Malaysia seizes luxury bags, cash, jewelry in probe of ex PM

KUALA LUMPUR: Malaysian police confiscated 284 designer handbags and 72 suitcases containing cash, jewelry and other valuables Friday as part of a corruption and money-laundering investigation into former Prime Minister Najib Razak.

Commercial crime chief Amar Singh said the valuables were seized in a search that began late Thursday at apartments linked to Najib at an upscale condominium in Kuala Lumpur.

Singh said the seizure was part of investigations into a corruption scandal at the 1MDB state fund, which is also being probed by the US and other countries.

US investigators say Najib's associates stole and laundered $4.5 billion from the fund, some of which landed in Najib's bank account, and that $23 million was used to buy a pink diamond necklace for his wife.
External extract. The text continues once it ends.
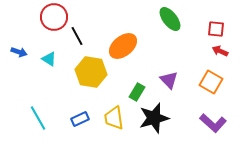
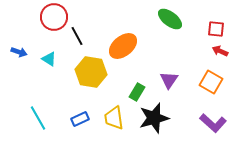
green ellipse: rotated 15 degrees counterclockwise
purple triangle: rotated 18 degrees clockwise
Najib, whose coalition was ousted in a stunning election defeat last week, denies any wrongdoing.

Television networks showed police carting away orange boxes containing handbags and luggage of various sizes from the condominium. Each orange box has a label and a picture of the bag.

The labels on some of the boxes seen by The Associated Press describe the bags as a "navy blue crocodile skin with diamond," a "blue with diamonte" crocodile skin Hermes and a gray crocodile skin Hermes. All appeared to be new and were bought abroad, including in Paris and Switzerland in 2013 and 2015.

Singh said the seizure included Birkin Hermes bags, cash in various currencies, watches and a "big amount" of jewelry. Najib's wife, Rosmah Mansor, is known in Malaysia for her love for Birkin bags, which luxury publications say cost from $12,000 to more than $200,000.

Singh declined to say who the apartments belonged. He said the "search was conducted in relevance to our 1MDB investigations."

Police conducted simultaneous raids at several other locations including Najib's family house, his former office as prime minister and an official residence. Documents related to 1MDB were taken from the office and police are still trying to crack open a safe in Najib's house, he said.

He declined to say if the haul would lead to an indictment for Najib. The search for evidence continues, he said.

New Prime Minister Mahathir Mohamad, who led an opposition alliance to victory in May 9 polls that ended the 60-year rule of Najib's coalition, has reopened the probe into 1MDB.

Mahathir, 92, has said an initial investigation showed the scale of wrongdoing by Najib's administration was more serious than thought. He has said that arrests will be made when there is evidence, and there would be "no deal" with Najib. Mahathir was premier for 22 years until 2003 but made a political comeback amid anger over the 1MDB scandal.

Police spent 20 hours beginning late Wednesday searching Najib's house, and his lawyer said items such as handbags and clothing were taken away. Several police cars arrived at Najib's house Friday morning, fueling speculation his arrest may be imminent. Najib and his wife have been barred from traveling overseas.

Mahathir has said the government will seek to retrieve billions of dollars laundered from 1MDB to repay government debts that have piled up over the years. The government has also told the current attorney general, who cleared Najib of wrongdoing in 2016, to go on leave, and has relieved the country's treasury chief, who is also the 1MDB chairman.

The government has set up a five-member committee, including a former attorney general and an adviser to Indonesia's Financial Services Authority, to handle the 1MDB case.